### Task to complete
The data below should be retyped exactly, with the pictures left out.

### Data
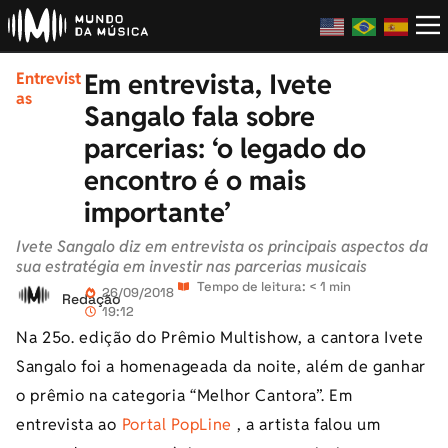
Em entrevista, Ivete
Entrevist
as
Sangalo fala sobre
parcerias: ‘o legado do
encontro é o mais
importante’
Ivete Sangalo diz em entrevista os principais aspectos da
sua estratégia em investir nas parcerias musicais
Tempo de leitura: < 1 min
26/09/2018
Redação
19:12
Na 25o. edição do Prêmio Multishow, a cantora Ivete
Sangalo foi a homenageada da noite, além de ganhar
o prêmio na categoria “Melhor Cantora”. Em
entrevista ao
Portal PopLine
, a artista falou um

### Expected answer
Em entrevista, Ivete
Entrevist
as
Sangalo fala sobre
parcerias: ‘o legado do
encontro é o mais
importante’
Ivete Sangalo diz em entrevista os principais aspectos da
sua estratégia em investir nas parcerias musicais
Tempo de leitura: < 1 min
26/09/2018
Redação
19:12
Na 25o. edição do Prêmio Multishow, a cantora Ivete
Sangalo foi a homenageada da noite, além de ganhar
o prêmio na categoria “Melhor Cantora”. Em
entrevista ao
Portal PopLine
, a artista falou um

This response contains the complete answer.